Ini kutipan terjemahan bebas dari novel Candide karya Voltaire. Novel ini menyoroti ironi dan absurditas praktik auto-da-f  (meluruskan iman) yang dilakukan oleh Inkuisisi Spanyol, abad ke-15 hingga ke-18.
Itu adalah bab kelam sejarah. Keyakinan menjadi alasan penderitaan. Di bawah perintah Tahta Katolik, ribuan orang Yahudi, Muslim, dan mereka yang dianggap heretik dipaksa memilih: memeluk iman resmi, melarikan diri, atau menghadapi penyiksaan.
Metode penyiksaan dirancang dengan kejam. Strappado, misalnya, mengikat korban dengan tali, menggantungnya di udara, lalu menjatuhkannya tiba-tiba untuk merobek persendian.
Ada pula metode roda penyiksaan. Tubuh korban diikat erat pada roda berbilah, memutar mereka hingga tulang-tulang remuk.
Juga ada pola seperti rack, meregangkan tubuh hingga badan terkoyak.
Sementara pola heretic's fork menahan kepala korban agar tetap tegak, tetapi mencegahnya untuk tidur atau bergerak. Lalu air yang diteteskan perlahan di kepala korban selama berjam-jam, yang tampak sederhana, menjadi siksaan mental yang mengerikan.
Namun, paling menyeramkan adalah api. Itu tumpukan kayu, nyala perlahan, dan tubuh korban dibakar perlahan-lahan di depan khalayak ramai. Tak jarang ritus ini dijalankan dengan iringan nyanyian memuja Ilahi.
Kengerian ini tidak hanya merenggut nyawa, tetapi juga merobek jiwa dan warisan budaya.
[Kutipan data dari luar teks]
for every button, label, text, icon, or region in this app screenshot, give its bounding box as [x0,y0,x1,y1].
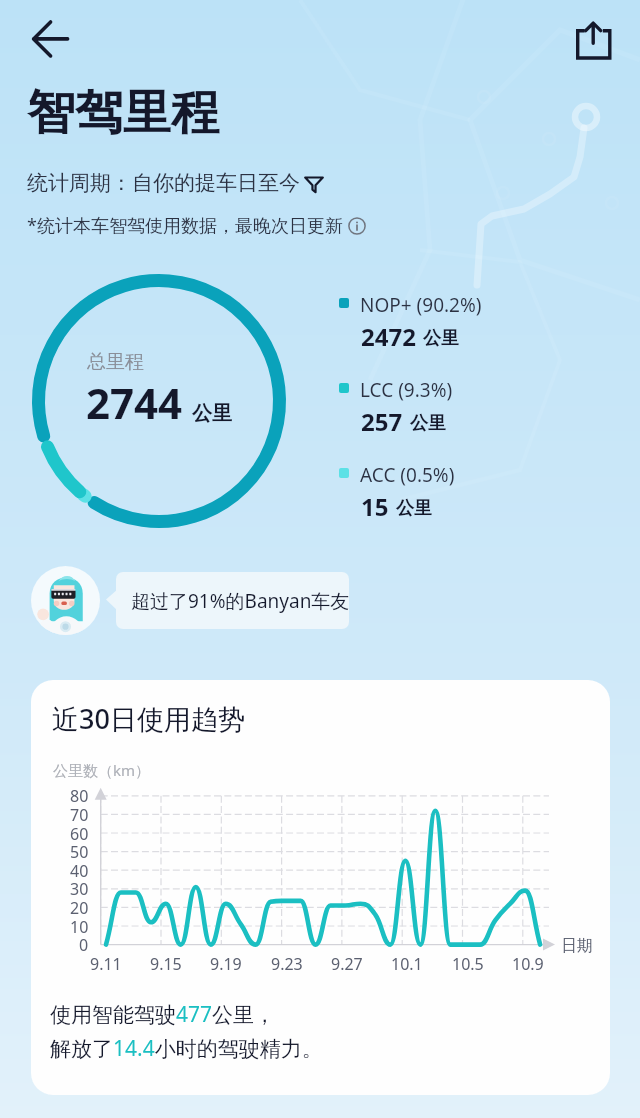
staticText: 总里程 [87,350,144,374]
staticText: 9.19 [210,953,242,975]
staticText: 15 [361,490,389,523]
staticText: 9.15 [150,953,182,975]
staticText: 0 [79,934,89,956]
staticText: 近30日使用趋势 [52,700,245,737]
staticText: 2744 [86,374,183,431]
staticText: 公里 [192,401,232,426]
staticText: 2472 [361,320,416,353]
staticText: 10.9 [512,953,544,975]
staticText: 公里 [410,412,446,435]
staticText: 9.27 [331,953,363,975]
button[interactable]: 超过了91%的Banyan车友 [116,572,349,629]
staticText: 80 [70,785,89,807]
button[interactable]: NOP+ (90.2%) [335,295,510,355]
staticText: NOP+ (90.2%) [360,292,482,318]
staticText: 40 [70,860,89,882]
staticText: *统计本车智驾使用数据，最晚次日更新 [27,213,343,238]
staticText: ACC (0.5%) [360,462,455,488]
staticText: LCC (9.3%) [360,377,453,403]
staticText: 10 [70,916,89,938]
staticText: 统计周期：自你的提车日至今 [27,170,300,196]
staticText: 公里数（km） [53,760,151,780]
button[interactable]: ACC (0.5%) [335,465,510,525]
staticText: 257 [361,405,403,438]
staticText: 9.23 [271,953,303,975]
button[interactable]: Avatar [31,566,100,635]
staticText: 10.1 [391,953,423,975]
staticText: 智驾里程 [27,83,219,143]
staticText: 60 [70,823,89,845]
button[interactable]: Back [16,5,84,73]
staticText: 50 [70,841,89,863]
staticText: 公里 [396,497,432,520]
staticText: 解放了14.4小时的驾驶精力。 [50,1034,323,1063]
staticText: 10.5 [452,953,484,975]
button[interactable]: Share [560,5,628,73]
staticText: 20 [70,897,89,919]
staticText: 超过了91%的Banyan车友 [131,588,349,614]
staticText: 日期 [561,936,593,956]
staticText: 使用智能驾驶477公里， [50,1000,276,1029]
staticText: 30 [70,878,89,900]
staticText: 70 [70,804,89,826]
staticText: 公里 [423,327,459,350]
button[interactable]: LCC (9.3%) [335,380,510,440]
staticText: 9.11 [90,953,122,975]
button[interactable]: Filter [303,172,325,194]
Inkuisisi Spanyol adalah pengingat suram bagaimana fanatisme bisa melahirkan kreativitas membuat orang menderita tak terperi.
Itu semua dilakukan dengan niat yang suci: menjaga kemurnian ajaran Tuhan, yang maha mengasih dan penyayang.
-000-
Voltaire menggunakan satire ini untuk mengkritik keyakinan bahwa penderitaan manusia lebih mengerikan dibandingkan bencana alam, seperti gempa bumi Lisbon tahun 1755.
Ditulis pada tahun 1759, Candide lahir dalam konteks Zaman Pencerahan. Saat itu, rasionalitas dan skeptisisme terhadap otoritas tradisional, termasuk gereja, mulai berkembang.
Voltaire, sebagai salah satu tokoh utama gerakan ini, menggunakan karyanya untuk mengecam kebrutalan yang dilakukan atas nama agama. Ia menyoroti absurditas tindakan tersebut sebagai "bencana yang dibuat manusia lebih sadis dibandingkan bencana alam."
Voltaire berada di barisan terdepan, berteriak perlunya toleransi, kebebasan berpikir, dan pemisahan antara gereja dan negara.
Relevansi kritik Voltaire tetap terasa hingga kini. Ia mengingatkan kita akan bahaya fanatisme dan dogma yang membutakan, serta pentingnya pendekatan rasional dan humanis dalam menghadapi keberagaman.
-000-
Renungan Voltaire ini yang saya ingat ketika membaca 15 puisi esai Ahmad Gaus dalam kumpulan "Mereka Yang Tersingkir di Negerinya Sendiri."
Ahmad Gaus hidup sekitar 300 tahun setelah era Voltaire. Kini sudah tumbuh kultur Hak Asasi Manusia. Perbedaan agama di dunia modern dihadapi secara rileks saja.
Tapi di berbagai belahan dunia, jejak diskriminasi itu masih terasa. Memang di era ini, diskriminasi agama tak lagi dengan cara pembunuhan atau pembakaran individu secara hidup-hidup.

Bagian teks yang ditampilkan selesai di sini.